To: edbark@xxxxxxxx, "[ontolog-forum] " <ontolog-forum@xxxxxxxxxxxxxxxx>
Cc: "[ontolog-forum]" <ontolog-forum@xxxxxxxxxxxxxxxx>, ontolog-forum-bounces@xxxxxxxxxxxxxxxx
From: jayanosy@xxxxxxxxxxxxxxxxxxx
Date: Fri, 23 May 2008 14:34:37 -0500
Message-id: <OF93C6EF6D.60775D44-ON86257452.00679F13-86257452.006B8A2F@xxxxxxxxxxxxxxxxxxx>

I look at these threads as an interested engineer who recognizes that theory typically represented in mathematical forms, provides a basis relevant to reality and experience,  from which an engineer can create systems and understand some of the elements of the design that relate to the goals of the system in some range of operating environments. That is why I was shocked by the statement that engineers don't need theory. If one looks at the practicing journals of todays engineers there are an astounding number of applications of theoretical principles from many disciplines that an engineer will use to experiment with alternative design models.
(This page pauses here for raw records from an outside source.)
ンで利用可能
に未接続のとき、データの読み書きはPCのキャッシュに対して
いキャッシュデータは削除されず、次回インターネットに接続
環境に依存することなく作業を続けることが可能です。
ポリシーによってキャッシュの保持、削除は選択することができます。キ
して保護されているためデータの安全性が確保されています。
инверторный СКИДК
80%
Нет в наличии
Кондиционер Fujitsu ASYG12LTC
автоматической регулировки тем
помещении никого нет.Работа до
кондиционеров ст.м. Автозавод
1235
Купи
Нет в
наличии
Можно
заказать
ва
I have always bvelieved from over 30 yeras of engineering experience, that if I could express the major operating characteristics of a design with a set of mathematic expressions that were part of a real world theory in some scientific or engineering discipline, e.g., information theory, etc., than I fully understood more about the performance envelope than could ever be discovered by testing or experimentation. The requirement of course is to have a wide range of knowledge in multiple disciplines and their respective theories, and to know when they apply to a particular design problem or goal.

One can never experiment or test sufficiently the full operating envelope of a device, and as such having a theory that explains and predicts the oeprating performance and charactieristics of a system in this envelope allows the engineer to have higher confidence that a particular design satisfyes the design operating envelope goals.
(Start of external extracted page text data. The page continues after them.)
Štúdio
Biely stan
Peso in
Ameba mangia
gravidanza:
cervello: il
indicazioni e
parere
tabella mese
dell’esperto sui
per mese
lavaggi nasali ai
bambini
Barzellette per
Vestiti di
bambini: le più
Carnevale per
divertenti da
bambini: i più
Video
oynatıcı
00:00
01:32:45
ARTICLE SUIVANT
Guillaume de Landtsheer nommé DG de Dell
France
Quite frankly if an engineer is ignorant of prevailing theories related to concepts associated with his design problem and goals, than in my opinion this person is not doing engineering. If the theories for development or application of technology to create systems are not adequate to explain or predict performance to design selections that I would say that one could follow historical best practices and rules of thumb, and various persons may have different skills in these practices, this still is not engineering but again some sort of ad-hoc development with highly unpredictable results. One can only overcompensate the choices of development in this situation with the hope that the resulting operating envelope covers the desired oeprating envelope, since one does not know the relationship of the development choices with its impact on the resultant operating envelope.

 In my view engineering and design entail that the engineer have an ability to predict the effects of development choices on the operating characteristics of a system and its resultant operating envelope, if you can't do that than it is not engineering but some sort of trade practice with rules of thumb handed down through the generations.
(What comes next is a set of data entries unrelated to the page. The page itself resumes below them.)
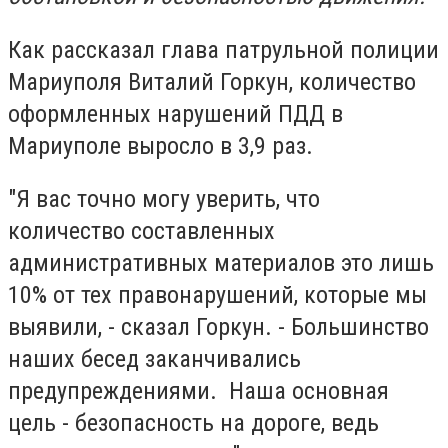
Как рассказал глава патрульной полиции
Мариуполя Виталий Горкун, количество
оформленных нарушений ПДД в
Мариуполе выросло в 3,9 раз.
"Я вас точно могу уверить, что
количество составленных
административных материалов это лишь
10% от тех правонарушений, которые мы
выявили, - сказал Горкун. - Большинство
наших бесед заканчивались
предупреждениями. Наша основная
цель - безопасность на дороге, ведь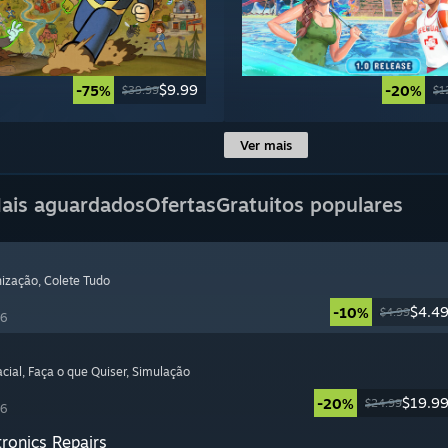
$9.99
-75%
-20%
$39.99
$1
Ver mais
ais aguardados
Ofertas
Gratuitos populares
nização
, Colete Tudo
$4.4
-10%
$4.99
26
cial
, Faça o que Quiser
, Simulação
$19.9
-20%
$24.99
26
tronics Repairs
Heere are a very few domains that engineers use daily in their respective design applications
  1. Fourier Transforms
  2. Feedback controls system theories
  3. information theory
  4. probability theory
  5. sample data theory
  6. statistical analysis
  7. thermodynamics
  8. optimization theory
  9. electrical circuit theories (Kirchoff, Ohm's law, etc.)
  10. graph theory
  11. group theory

The list goes on and on and I believe that the theories for knowledge representation, reasoning about knowledge, various types of logic and inferences, and philosophical works clarifying the relationship among the various approaches to representing and reasoning about knowledge informs the engineer about the basis and expectations and constraints for the application and use of such technological standards as ontology languages in the WWW, e.g., RDF/OWL, and the limitations of XML Schemas for example. Without this grounding in the expectations of various alternatives for knowledge representation at the theoretical engineers are then only applying magic without any understanding and again they would have abrogated theri responsibility as an engineer to understand as fully as possible the ffects of tehier design choices on the operating envelope.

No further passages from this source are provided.